We know that great teachers can have a tremendous impact. Yet we don't have policies in place to ensure that all children are taught by great teachers.
That's why the mayor pushed for an evaluation system that would help determine who is excelling, who needs help and who may be better off in another profession.
I'm so glad that, for the first time in Chicago, teacher evaluations will at least consider whether students are learning over the course of the year. But I do wish the union hadn't won some key concessions.
Despite the mayor's efforts, the contract wasn't a home run for kids. It still allows teacher seniority to trump teacher effectiveness in some cases when layoffs unfortunately arise.
And under the new evaluation system, less than a third of a teacher's evaluation will be based on an objective look at how much academic progress his or her students are making.
That's not enough. Educator evaluations ought to consider several factors, but the degree to which our children succeed academically must be what we emphasize.
I also think it's a mistake to include a third-party appeals process for poor evaluations. That's not necessary if you have a robust and fair evaluation system, and it will continue to make it overly burdensome and bureaucratic for principals to replace staff failing to meet students' needs.
One of the mayor's proposals, ultimately rejected, was a performance-pay system for teachers like the one in Washington, which offers huge pay increases to effective teachers, making them - deservedly - among the best paid in the country.
The strike advanced the national conversation about education reform but did so at a high price:
Chicago's children lost roughly 18 million collective hours of learning time; moms and dads across the city lost wages, and possibly risked jobs, so they could care for their kids; and some children went without the hot meals they reliably get at school.
It was frustrating to hear Chicago Teachers Union President Karen Lewis say toward the end of the dispute that the strike would continue to see whether there is "anything else they can get."
But at least that was clear evidence that, for union leaders, this strike was never about what was best for kids.
Going forward, I suspect more Democrats will say, as Emanuel and President Barack Obama have, that it makes sense 1) to look at how much children are learning when assessing a teacher's work, 2) to empower parents to help turn around schools that are failing their kids, and 3) that it is right to pay teachers more but to also hold them accountable for results.
I know that opposing unions on some of these policies isn't easy.

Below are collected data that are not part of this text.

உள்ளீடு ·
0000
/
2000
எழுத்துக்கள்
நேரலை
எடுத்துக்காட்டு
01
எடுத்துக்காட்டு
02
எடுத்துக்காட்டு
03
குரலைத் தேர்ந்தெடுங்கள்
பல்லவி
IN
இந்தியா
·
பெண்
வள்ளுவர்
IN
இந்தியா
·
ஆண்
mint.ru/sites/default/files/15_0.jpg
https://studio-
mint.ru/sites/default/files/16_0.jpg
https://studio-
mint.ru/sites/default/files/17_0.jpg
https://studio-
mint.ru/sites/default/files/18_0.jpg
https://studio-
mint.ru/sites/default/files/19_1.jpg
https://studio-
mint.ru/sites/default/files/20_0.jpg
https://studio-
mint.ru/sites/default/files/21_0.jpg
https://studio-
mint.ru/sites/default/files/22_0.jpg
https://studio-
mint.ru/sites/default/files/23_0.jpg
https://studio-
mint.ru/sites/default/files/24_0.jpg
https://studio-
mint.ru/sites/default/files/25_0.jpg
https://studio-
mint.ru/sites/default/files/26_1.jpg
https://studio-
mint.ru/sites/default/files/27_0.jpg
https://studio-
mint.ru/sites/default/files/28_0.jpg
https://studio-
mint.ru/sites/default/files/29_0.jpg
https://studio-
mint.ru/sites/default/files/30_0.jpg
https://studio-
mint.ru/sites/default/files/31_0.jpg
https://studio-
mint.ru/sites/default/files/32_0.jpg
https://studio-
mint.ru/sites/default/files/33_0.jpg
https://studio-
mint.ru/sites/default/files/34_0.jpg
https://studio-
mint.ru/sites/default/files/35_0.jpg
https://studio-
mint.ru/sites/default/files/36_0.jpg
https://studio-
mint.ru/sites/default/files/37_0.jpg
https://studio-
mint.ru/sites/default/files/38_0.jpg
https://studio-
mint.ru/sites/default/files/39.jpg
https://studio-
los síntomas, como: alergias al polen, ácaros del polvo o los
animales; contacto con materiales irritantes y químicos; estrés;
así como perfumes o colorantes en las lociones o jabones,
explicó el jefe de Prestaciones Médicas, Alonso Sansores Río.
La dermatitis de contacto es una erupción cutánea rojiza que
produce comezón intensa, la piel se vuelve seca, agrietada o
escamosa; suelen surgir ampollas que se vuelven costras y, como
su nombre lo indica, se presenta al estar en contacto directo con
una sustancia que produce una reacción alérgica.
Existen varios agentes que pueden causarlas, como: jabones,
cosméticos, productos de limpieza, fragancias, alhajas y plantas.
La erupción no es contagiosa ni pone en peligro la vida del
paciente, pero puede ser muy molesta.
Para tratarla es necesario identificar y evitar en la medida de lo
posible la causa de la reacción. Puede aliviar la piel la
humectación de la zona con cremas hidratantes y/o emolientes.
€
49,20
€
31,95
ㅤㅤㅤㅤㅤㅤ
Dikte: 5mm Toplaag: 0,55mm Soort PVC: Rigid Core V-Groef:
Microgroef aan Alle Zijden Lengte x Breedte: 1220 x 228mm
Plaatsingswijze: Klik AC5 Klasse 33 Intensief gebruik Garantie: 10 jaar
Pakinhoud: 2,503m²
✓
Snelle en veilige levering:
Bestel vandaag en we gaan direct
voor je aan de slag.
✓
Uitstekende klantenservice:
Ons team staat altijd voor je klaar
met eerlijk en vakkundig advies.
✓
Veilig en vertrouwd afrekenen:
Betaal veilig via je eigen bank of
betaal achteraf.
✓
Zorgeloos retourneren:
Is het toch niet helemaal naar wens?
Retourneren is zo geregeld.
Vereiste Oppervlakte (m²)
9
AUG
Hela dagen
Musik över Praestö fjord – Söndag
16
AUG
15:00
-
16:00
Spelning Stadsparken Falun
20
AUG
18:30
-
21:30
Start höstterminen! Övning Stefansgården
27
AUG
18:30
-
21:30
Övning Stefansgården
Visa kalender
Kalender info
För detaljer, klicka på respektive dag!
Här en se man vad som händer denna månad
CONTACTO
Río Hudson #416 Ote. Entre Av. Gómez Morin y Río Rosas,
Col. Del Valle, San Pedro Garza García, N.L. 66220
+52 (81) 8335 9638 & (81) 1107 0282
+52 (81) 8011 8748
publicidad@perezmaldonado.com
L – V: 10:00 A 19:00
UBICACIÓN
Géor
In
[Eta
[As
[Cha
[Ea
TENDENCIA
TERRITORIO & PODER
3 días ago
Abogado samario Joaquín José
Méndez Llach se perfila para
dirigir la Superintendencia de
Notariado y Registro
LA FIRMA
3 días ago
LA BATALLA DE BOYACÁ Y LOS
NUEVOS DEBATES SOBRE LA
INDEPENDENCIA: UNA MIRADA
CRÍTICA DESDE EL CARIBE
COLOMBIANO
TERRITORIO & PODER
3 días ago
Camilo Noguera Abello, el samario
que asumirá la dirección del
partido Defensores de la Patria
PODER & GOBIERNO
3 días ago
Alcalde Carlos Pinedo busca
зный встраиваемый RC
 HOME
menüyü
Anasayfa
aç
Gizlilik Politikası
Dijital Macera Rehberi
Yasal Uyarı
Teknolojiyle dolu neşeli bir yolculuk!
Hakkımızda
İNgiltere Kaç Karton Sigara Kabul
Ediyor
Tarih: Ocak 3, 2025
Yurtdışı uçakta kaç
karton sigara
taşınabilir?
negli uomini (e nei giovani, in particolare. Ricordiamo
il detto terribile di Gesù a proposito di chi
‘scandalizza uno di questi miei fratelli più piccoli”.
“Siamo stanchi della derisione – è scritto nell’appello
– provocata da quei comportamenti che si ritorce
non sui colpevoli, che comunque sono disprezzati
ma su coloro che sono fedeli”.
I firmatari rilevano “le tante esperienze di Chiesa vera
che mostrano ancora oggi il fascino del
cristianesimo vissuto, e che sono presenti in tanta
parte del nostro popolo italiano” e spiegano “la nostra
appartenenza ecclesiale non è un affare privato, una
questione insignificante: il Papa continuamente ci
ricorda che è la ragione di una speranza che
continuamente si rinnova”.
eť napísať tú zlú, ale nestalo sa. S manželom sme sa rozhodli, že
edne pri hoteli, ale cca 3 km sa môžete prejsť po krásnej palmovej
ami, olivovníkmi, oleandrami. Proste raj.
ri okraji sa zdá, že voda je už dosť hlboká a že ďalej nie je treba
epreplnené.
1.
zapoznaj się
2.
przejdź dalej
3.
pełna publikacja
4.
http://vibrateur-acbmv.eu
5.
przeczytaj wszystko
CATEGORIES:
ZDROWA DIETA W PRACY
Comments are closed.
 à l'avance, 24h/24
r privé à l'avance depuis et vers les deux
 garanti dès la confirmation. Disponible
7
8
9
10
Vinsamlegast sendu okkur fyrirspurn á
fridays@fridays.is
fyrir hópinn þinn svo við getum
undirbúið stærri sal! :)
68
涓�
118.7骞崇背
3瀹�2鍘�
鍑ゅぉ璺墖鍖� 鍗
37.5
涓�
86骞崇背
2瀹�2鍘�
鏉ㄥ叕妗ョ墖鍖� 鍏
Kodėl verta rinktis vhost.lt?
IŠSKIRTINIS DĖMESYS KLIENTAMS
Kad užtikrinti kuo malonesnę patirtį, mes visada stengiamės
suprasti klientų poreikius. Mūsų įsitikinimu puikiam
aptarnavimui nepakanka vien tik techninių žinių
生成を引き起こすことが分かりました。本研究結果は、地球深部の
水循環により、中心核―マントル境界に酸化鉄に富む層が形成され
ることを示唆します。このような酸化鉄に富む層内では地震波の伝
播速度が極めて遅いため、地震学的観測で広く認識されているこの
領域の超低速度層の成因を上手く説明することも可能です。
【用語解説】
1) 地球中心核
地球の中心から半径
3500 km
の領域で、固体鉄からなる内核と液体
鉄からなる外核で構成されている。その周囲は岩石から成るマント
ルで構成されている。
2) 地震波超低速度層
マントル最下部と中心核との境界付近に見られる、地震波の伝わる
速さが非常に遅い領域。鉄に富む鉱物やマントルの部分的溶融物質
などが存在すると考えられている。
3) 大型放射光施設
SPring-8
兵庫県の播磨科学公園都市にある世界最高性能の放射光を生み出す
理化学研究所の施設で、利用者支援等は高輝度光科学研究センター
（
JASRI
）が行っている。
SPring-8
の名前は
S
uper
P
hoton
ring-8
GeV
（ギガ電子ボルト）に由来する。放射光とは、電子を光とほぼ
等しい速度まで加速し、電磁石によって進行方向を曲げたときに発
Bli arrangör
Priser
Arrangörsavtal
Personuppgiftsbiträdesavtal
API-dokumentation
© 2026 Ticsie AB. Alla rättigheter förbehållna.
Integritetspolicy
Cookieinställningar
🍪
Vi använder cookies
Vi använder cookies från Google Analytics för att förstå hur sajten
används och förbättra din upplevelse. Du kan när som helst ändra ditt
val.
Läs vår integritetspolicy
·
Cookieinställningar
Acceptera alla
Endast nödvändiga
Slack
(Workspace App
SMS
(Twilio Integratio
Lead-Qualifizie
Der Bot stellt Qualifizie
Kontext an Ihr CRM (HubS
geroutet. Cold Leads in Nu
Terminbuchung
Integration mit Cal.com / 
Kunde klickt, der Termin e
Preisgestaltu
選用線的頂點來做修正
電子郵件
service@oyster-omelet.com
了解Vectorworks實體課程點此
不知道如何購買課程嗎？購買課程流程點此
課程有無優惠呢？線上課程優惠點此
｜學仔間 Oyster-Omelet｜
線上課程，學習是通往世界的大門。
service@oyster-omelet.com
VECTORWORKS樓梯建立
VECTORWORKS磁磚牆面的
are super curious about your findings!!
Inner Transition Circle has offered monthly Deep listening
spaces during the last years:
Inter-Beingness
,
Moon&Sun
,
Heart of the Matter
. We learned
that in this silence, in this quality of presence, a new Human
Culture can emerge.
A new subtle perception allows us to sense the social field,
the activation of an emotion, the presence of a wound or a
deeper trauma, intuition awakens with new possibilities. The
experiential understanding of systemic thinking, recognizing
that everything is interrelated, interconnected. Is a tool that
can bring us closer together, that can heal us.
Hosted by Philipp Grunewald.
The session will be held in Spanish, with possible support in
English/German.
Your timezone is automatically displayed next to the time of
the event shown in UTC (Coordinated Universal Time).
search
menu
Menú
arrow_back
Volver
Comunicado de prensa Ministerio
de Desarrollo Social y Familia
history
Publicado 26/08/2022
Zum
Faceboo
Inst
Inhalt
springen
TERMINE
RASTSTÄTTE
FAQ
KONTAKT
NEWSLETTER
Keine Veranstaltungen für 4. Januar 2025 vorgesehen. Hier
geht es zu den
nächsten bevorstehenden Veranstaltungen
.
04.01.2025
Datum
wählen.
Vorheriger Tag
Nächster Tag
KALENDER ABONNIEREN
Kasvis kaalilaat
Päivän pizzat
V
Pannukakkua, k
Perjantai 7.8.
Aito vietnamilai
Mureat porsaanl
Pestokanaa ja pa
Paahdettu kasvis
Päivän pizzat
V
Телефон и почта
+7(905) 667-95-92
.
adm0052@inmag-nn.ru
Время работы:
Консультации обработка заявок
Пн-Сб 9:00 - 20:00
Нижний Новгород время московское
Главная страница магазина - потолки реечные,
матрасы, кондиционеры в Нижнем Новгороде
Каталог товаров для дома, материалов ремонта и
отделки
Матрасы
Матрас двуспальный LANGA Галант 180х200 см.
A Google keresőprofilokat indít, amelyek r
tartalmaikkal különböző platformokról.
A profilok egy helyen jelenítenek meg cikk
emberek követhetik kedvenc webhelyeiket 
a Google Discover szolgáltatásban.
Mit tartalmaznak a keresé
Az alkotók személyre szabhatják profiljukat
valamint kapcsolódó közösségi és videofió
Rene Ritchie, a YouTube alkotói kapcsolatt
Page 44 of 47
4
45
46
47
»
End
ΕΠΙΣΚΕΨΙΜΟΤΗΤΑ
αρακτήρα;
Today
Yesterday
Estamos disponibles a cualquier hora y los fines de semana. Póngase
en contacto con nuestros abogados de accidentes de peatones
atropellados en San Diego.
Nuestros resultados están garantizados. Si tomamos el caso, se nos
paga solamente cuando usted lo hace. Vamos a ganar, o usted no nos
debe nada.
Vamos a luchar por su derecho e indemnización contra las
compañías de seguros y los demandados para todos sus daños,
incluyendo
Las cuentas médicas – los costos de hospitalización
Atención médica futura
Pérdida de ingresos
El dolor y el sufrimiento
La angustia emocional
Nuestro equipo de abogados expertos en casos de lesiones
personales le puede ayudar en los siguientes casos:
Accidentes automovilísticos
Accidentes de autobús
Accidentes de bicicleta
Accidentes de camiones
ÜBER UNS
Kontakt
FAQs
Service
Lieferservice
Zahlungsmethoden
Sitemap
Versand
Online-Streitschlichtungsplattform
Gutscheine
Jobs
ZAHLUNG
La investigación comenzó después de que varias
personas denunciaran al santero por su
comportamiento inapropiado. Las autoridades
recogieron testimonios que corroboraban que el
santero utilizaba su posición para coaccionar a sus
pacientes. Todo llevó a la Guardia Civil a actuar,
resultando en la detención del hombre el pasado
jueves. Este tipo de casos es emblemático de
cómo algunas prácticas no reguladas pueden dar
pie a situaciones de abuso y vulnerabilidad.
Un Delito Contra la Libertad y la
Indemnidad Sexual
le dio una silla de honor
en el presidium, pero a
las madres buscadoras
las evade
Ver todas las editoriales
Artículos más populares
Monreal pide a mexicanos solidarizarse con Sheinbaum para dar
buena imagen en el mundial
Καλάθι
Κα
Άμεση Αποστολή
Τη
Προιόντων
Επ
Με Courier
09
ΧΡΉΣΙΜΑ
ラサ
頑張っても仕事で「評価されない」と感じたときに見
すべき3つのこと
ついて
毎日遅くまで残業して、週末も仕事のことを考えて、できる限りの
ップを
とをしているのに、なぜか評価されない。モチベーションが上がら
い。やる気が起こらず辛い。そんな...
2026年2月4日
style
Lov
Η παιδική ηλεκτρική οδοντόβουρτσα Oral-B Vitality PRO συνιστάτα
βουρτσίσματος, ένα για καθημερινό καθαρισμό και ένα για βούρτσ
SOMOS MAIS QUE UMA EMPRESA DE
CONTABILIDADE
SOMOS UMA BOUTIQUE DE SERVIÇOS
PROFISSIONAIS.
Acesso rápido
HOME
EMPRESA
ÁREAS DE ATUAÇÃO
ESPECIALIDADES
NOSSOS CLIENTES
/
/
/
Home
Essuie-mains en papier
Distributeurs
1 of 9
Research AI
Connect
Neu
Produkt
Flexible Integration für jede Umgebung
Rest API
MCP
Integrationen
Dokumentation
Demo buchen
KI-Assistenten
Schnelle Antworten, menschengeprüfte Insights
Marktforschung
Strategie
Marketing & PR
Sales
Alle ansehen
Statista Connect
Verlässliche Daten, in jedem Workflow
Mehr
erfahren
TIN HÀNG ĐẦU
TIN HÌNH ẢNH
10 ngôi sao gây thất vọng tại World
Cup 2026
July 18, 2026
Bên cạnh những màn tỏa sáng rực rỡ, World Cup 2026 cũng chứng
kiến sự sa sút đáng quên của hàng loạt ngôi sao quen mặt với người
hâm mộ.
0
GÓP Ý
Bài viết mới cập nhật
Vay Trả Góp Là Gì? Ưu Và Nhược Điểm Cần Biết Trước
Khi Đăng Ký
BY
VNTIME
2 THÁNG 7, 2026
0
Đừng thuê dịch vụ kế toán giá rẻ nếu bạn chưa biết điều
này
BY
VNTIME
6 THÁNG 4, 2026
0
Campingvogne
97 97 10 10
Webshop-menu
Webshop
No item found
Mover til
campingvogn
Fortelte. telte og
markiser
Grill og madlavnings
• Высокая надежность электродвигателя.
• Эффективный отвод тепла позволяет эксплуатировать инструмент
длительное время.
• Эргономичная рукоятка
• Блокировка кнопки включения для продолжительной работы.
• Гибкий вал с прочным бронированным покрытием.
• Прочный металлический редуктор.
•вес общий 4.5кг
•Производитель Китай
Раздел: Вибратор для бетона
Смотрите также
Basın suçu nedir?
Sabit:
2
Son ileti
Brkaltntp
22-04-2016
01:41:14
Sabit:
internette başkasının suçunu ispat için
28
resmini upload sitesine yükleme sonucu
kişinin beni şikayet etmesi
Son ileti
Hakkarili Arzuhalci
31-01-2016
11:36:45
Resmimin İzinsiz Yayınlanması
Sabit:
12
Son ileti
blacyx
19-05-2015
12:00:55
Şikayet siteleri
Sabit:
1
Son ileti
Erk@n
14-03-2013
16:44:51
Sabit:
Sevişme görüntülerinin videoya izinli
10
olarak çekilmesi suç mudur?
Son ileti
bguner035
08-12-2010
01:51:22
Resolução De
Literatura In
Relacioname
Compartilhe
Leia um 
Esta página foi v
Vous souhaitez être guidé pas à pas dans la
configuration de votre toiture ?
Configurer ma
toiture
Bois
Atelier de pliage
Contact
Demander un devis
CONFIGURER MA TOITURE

But the more unions attack fellow Democrats, casting everyone who challenges their policies as "anti-teacher" or "anti-union," the more they isolate themselves from the broader Democratic Party.
Ours is the party that understands that the greatest equalizing force we have in this country is a high-quality public education system through which people can escape poverty.
Rhee was chancellor of District of Columbia public schools from 2007 to 2010. She is founder and chief executive of StudentsFirst, a national nonprofit education advocacy group based in Sacramento. Her column first appeared in The Washington Post.